Practising Leadership

Leadership can be built and acquired, but this requires continuous action. The ability to identify and act on an opportunity – based on a careful analysis – is a strong leadership trait, while hesitation is not. The Gita teaches us that ‘all actions without exception culminate in knowledge’. Further, it holds that ‘knowledge and action both lead to supreme bliss. However, action is superior to knowledge’. If you wait to acquire 100% knowledge before you take any action, there is every chance that the opportunity will have been missed. Assimilation of facts is crucial, but the critical mass can be at the level of 60-70%, after which, you must act, based on a combination of intuition and calculated assessment.

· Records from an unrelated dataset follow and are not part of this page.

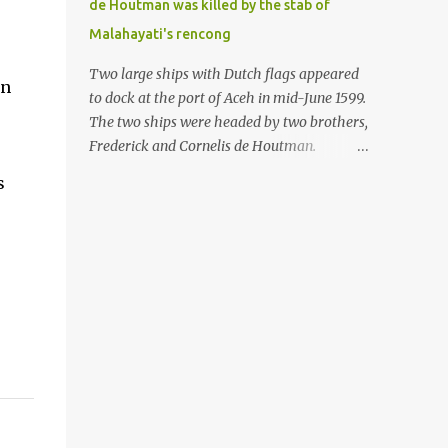
de Houtman was killed by the stab of
in the Malay world apparently had different
Malahayati's rencong
skills in the development of firearms
technology. If in Aceh large cannons were
Two large ships with Dutch flags appeared
in
made under the influence of the Ottoman
to dock at the port of Aceh in mid-June 1599.
Empire since the 17th century, then in
The two ships were headed by two brothers,
Ranah Minang (Minangkabau) long-
Frederick and Cornelis de Houtman.
barreled matchlock firearms were mass-
Initially, their arrival was welcomed. But
s
produced. These firearms later became
later, Cornelis died at the hands of a tough
known as Minangkabau’s istinggar.
woman, the admiral of the Aceh Sultanate,
Istinggar, with an explosive head similar to
Malahayati. The voyage to Aceh was the
a rope or cable burned on a match fuse, was
umpteenth time for the de Houtman
first brought to t...
brothers in the archipelago. Unfortunately,
almost all attempts to find the spice center
ended in failure. Banten, Madura, and Bali
had previously been visited, but they always
ended up fighting against the local people
because of the unfriendly nature of the
Dutch sailors. In the Porch of Mecca, the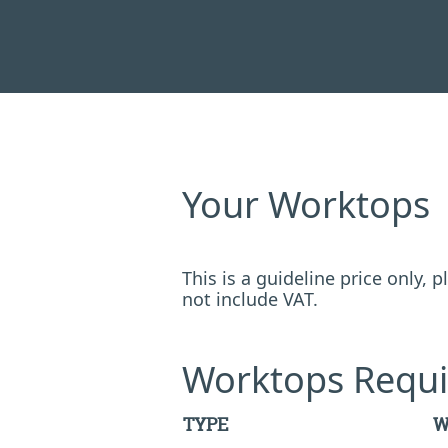
Your Worktops
This is a guideline price only,
not include VAT.
Worktops Requi
TYPE
W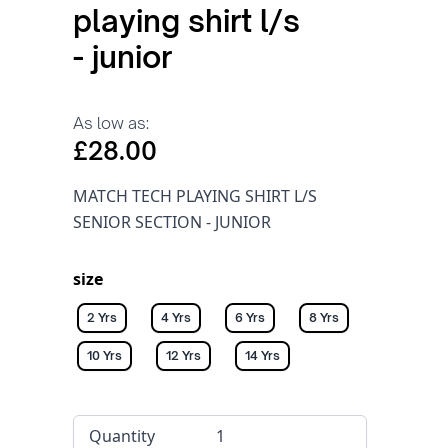
playing shirt l/s
- junior
As low as:
£28.00
MATCH TECH PLAYING SHIRT L/S
SENIOR SECTION - JUNIOR
size
2 Yrs
4 Yrs
6 Yrs
8 Yrs
10 Yrs
12 Yrs
14 Yrs
Quantity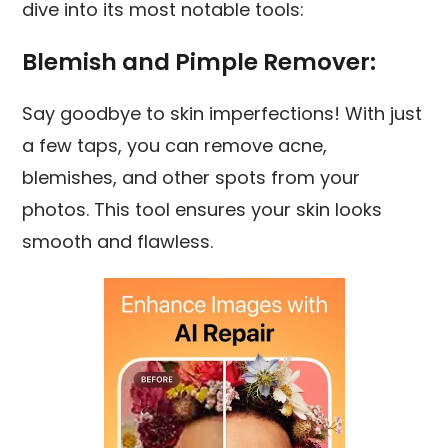
dive into its most notable tools:
Blemish and Pimple Remover:
Say goodbye to skin imperfections! With just
a few taps, you can remove acne,
blemishes, and other spots from your
photos. This tool ensures your skin looks
smooth and flawless.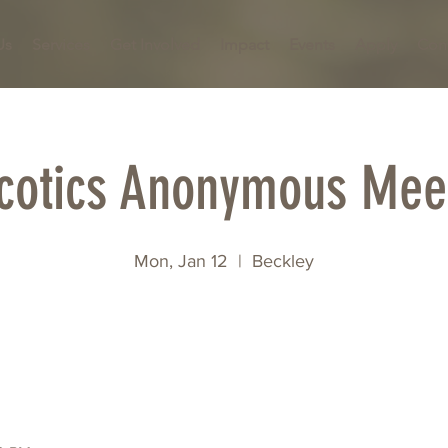
Us
Services
Get Involved
Impact
Events
Apply
Con
cotics Anonymous Mee
Mon, Jan 12
  |  
Beckley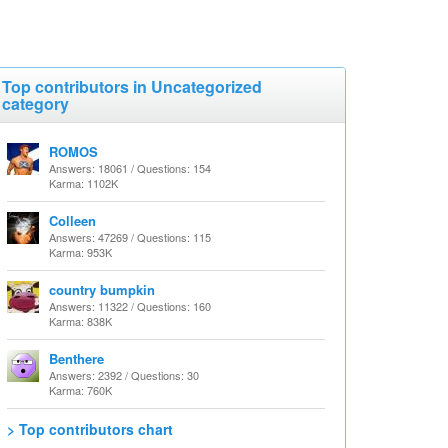
Top contributors in Uncategorized
category
ROMOS
Answers: 18061 / Questions: 154
Karma: 1102K
Colleen
Answers: 47269 / Questions: 115
Karma: 953K
country bumpkin
Answers: 11322 / Questions: 160
Karma: 838K
Benthere
Answers: 2392 / Questions: 30
Karma: 760K
> Top contributors chart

Analogously, the military uses a cycle of observation, orientation, decision and action (OODA). In this scenario, each time an action is taken, the environment changes, and the cycle restarts. The combatant that can go through the OODA cycle faster will tend to win a battle. Similarly, CFOs who can run through such a cycle faster will win in the corporate landscape. Leaders tend to simplify debates, doubt and ideas into a format that everyone in the company can understand and act upon.

A leader must always be accessible and approachable. In fact, the moment subordinates stop bringing their problems to their leaders, is the same moment that they are no longer being led. However, being responsible does not mean always being nice – and a leader should never be afraid to ‘tell off’ defaulters. Although it is often difficult to correct someone’s actions – and particularly, to dismiss non-performing individuals – a leader must be able to do this unfailingly.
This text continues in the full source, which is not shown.